1. Field
Embodiments of the invention relate to vehicles, e.g., rail vehicles. Other embodiments relate to methods and systems for controlling rail vehicles or other vehicles.
2. Discussion of Art
Especially when various on-board systems are integrated with a vehicle braking system for conjointly operating the vehicle, the vehicle may be operated according to a “worst case” assumption of braking capability. For example, in the case of a locomotive or other rail vehicle, the rail vehicle may be operated according to the assumption that only fifty percent of mechanical braking capability (e.g., air brakes) is available and with no dynamic brake capability. Making such assumptions may result in the rail vehicle being slowed earlier than necessary, which results in a loss of average speed over a full duration of a trip/mission. Additionally, this may result in delay and loss of route capacity, considering that other vehicles also operate of the same route. Furthermore, the actual braking capability may actually be less than what is assumed, due to discrepancies between actual capabilities and assumed capabilities, brake system failures during a trip, environmental conditions, etc.

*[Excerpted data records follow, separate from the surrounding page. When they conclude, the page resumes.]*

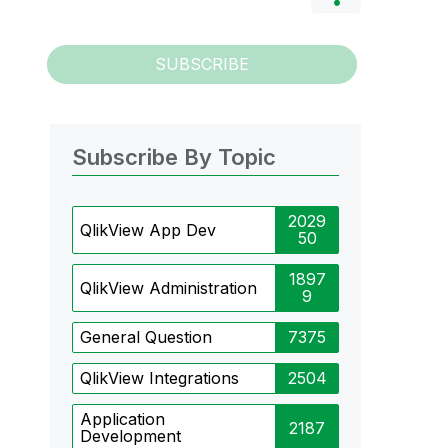
SUBSCRIBE
Subscribe By Topic
2029
QlikView App Dev
50
1897
QlikView Administration
9
General Question
7375
QlikView Integrations
2504
Application
2187
Development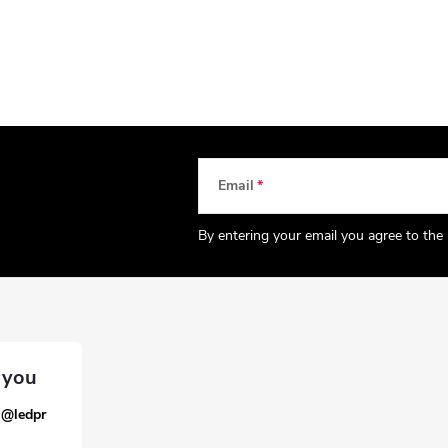
Email
By entering your email you agree to the
a
@
ledpr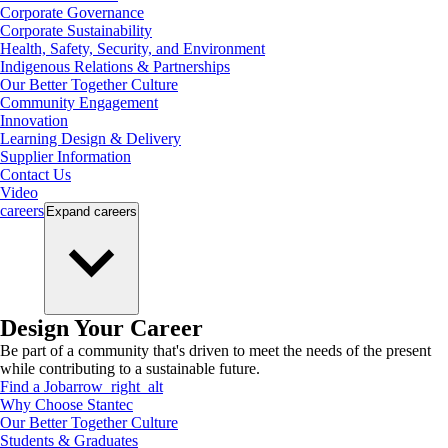
Corporate Governance
Corporate Sustainability
Health, Safety, Security, and Environment
Indigenous Relations & Partnerships
Our Better Together Culture
Community Engagement
Innovation
Learning Design & Delivery
Supplier Information
Contact Us
Video
careers
Expand
careers
Design Your Career
Be part of a community that's driven to meet the needs of the present
while contributing to a sustainable future.
Find a Job
arrow_right_alt
Why Choose Stantec
Our Better Together Culture
Students & Graduates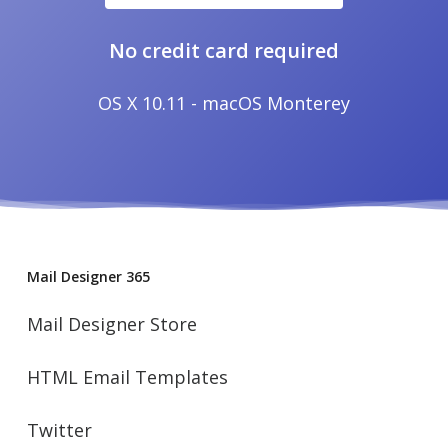
No credit card required
OS X 10.11 - macOS Monterey
Mail Designer 365
Mail Designer Store
HTML Email Templates
Twitter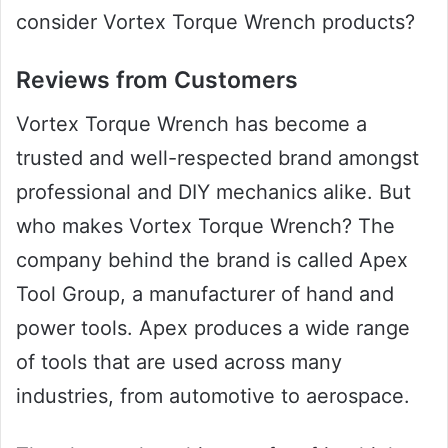
consider Vortex Torque Wrench products?
Reviews from Customers
Vortex Torque Wrench has become a
trusted and well-respected brand amongst
professional and DIY mechanics alike. But
who makes Vortex Torque Wrench? The
company behind the brand is called Apex
Tool Group, a manufacturer of hand and
power tools. Apex produces a wide range
of tools that are used across many
industries, from automotive to aerospace.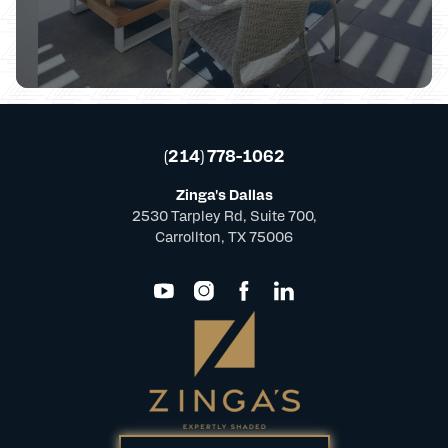
(214) 778-1062
Zinga's Dallas
2530 Tarpley Rd, Suite 700,
Carrollton, TX 75006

One approach currently utilized to assess braking capability of a rail vehicle is to check the air brakes prior to departure to ensure that air pressure is present. This approach, however, does not provide for a true determination of braking capability or effectiveness. This is because checking for air pressure does not convey any information about how much braking force would be applied in actually using the brakes during motoring, e.g., actual braking pads or shoes may not function properly, thus not being able to apply a full breaking force to wheels of the rail vehicle, even though a positive air pressure reading is obtained.
It may be desirable to have a vehicle control system, taking into account braking system capability, that differs from those vehicle control systems that are currently available.